Svizzera

Celebrazione dell'Anno Scalabriniano a Basilea

A motivo dell’Anno Scalabriniano quest’anno l’anniversario di fondazione dei Missionari Scalabriniani, 28 novembre 1887, è stata occasione di celebrazioni speciali un po’ in tutto il mondo. In Svizzera le celebrazioni sono avvenute a Ginevra, Berna e Basilea, le città in cui operano i Missionari Scalabriniani. Vi proponiamo la cronaca dell’evento di Basilea.

Venerdì 26 novembre a Basilea, nella parrocchia di lingua italiana di San Pio X, affidata alle cure pastorali dei Missionari Scalabriniani, con un po’ di anticipo per motivi liturgici, una sessantina di migranti di lingua spagnola, inglese e italiana hanno celebrato il 134mo anniversario di fondazione della congregazione dei Missionari Scalabriniani avvenuta il 28 novembre 1887.

I Missionari Scalabriniani, che a Basilea accompagnano le comunità di lingua italiana e spagnola, e le Missionarie Secolari Scalabriniane, una delle quali condivide il cammino della comunità di lingua inglese, hanno colto l’occasione per presentare e celebrare il carisma del Beato Scalabrini.

Le preghiere e i canti che hanno animato la liturgia hanno permesso ai presenti (di 12 nazionalità) di ›sentirsi a casa, nella propria patria’, come ha commentato una famiglia di rifugiati del Nicaragua.

Il celebrante, P. Michele De Salvia, in italiano, spagnolo e inglese ha focalizzato la riflessione sul motto dell’Anno Scalabriniano «Fare patria dell’uomo il mondo” traducendo questo tema come un invito alla conversione, personale e sociale: una conversione dall’egoismo alla generosità; dalla chiusura alla comunione; dalla costruzione di muri alla creazione di ponti. Un cammino di conversione visualizzato con tre immagini o simboli: quella del viaggio, della frontiera e del passaporto.

Il viaggio nella Bibbia è un’immagine che ci parla di speranza, di vicinanza di Dio che cammina con il popolo. «Fare patria dell’uomo il mondo” significa convertire la mentalità egoistica di considerare i viaggianti (soprattutto i poveri migranti e profughi) come degli outsider, degli Ausländer, come qualcuno che non appartiene qui. Perché apparteniamo tutti al qui ed ora.

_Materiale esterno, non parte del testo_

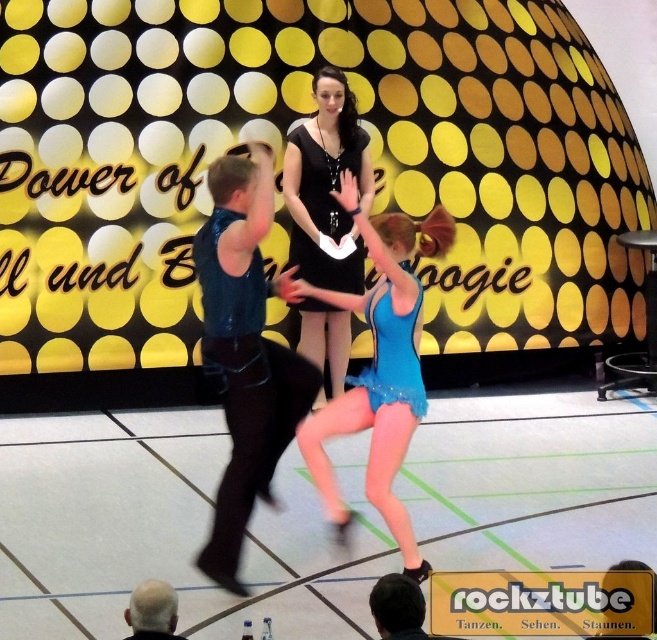 Question: Which of the following is the closest to the observer?

Choices:
 (A) black satin dress at center
 (B) gray hair at lower left
 (C) blue sequined dress at center
 (D) blue sequined leotard at center

Answer: (B)

Question: Does blue sequined leotard at center appear over blue sequined dress at center?

Choices:
 (A) yes
 (B) no

Answer: (B)

Question: Which of these objects is positioned farthest from the black satin dress at center?

Choices:
 (A) shiny blue vest at center
 (B) blue sequined dress at center
 (C) blue sequined leotard at center
 (D) gray hair at lower left

Answer: (D)

Question: Can you confirm if shiny blue vest at center is positioned to the left of black satin dress at center?

Choices:
 (A) yes
 (B) no

Answer: (A)

Question: Is shiny blue vest at center closer to the viewer compared to black satin dress at center?

Choices:
 (A) yes
 (B) no

Answer: (A)

Question: Among these points, which one is farthest from the camera?

Choices:
 (A) (340, 259)
 (B) (315, 394)

Answer: (A)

La frontiera. È immediato pensare alla frontiera come luogo di separazione, di divisione, di distacco (a Basilea conosciamo bene la frontiera, perché c’è il Dreiländereck, abbiamo tre frontiere). Ma facciamo attenzione, perché quando c’è divisione, c’è inimicizia e rivalità. Cristo è venuto a riconciliare, a stabilire la pace, tra Dio e gli uomini, tra ebrei e pagani. Il cammino di conversione significa arrivare a vedere il confine non come una linea che l’altro non deve attraversare (perché mi toglie il lavoro, mi toglie la tranquillità…), ma come un luogo di prossimità e di incontro, come un luogo oltre il quale posso incontrare qualcuno che mi arricchisce, mi cambia, mi rende migliore… magari dandogli un bicchiere d’acqua, visitandolo, accogliendolo. La conversione è attraversare le linee di demarcazione per mettersi nei panni dell’altro.

Il passaporto ci dice chi siamo. È qualcosa che esprime la nostra identità. Ma non è raro che il passaporto diventi motivo di discriminazione. Il colore del passaporto conta quando si tratta di viaggiare o di attraversare una frontiera. Fare un cammino di conversione per noi stessi e per la società significa arrivare ad accogliere, difendere, promuovere e valorizzare il volto dell’altro, indipendentemente dal colore, dal paese, dai timbri sul suo passaporto. La conversione rende i nostri occhi capaci di vedere che l’identità dell’altro ha lo stesso valore della mia, perché insieme, in Dio, formiamo una costruzione armoniosa. 

La riflessione si è concretizzata nei canti e nelle preghiere che invitavano al viaggio insieme, attraversando la frontiera dell’egoismo e mostrando il passaporto della fraternità. Una fraternità condivisa, dopo la celebrazione, nella sala parrocchiale Beato Giovanni Battista Scalabrini.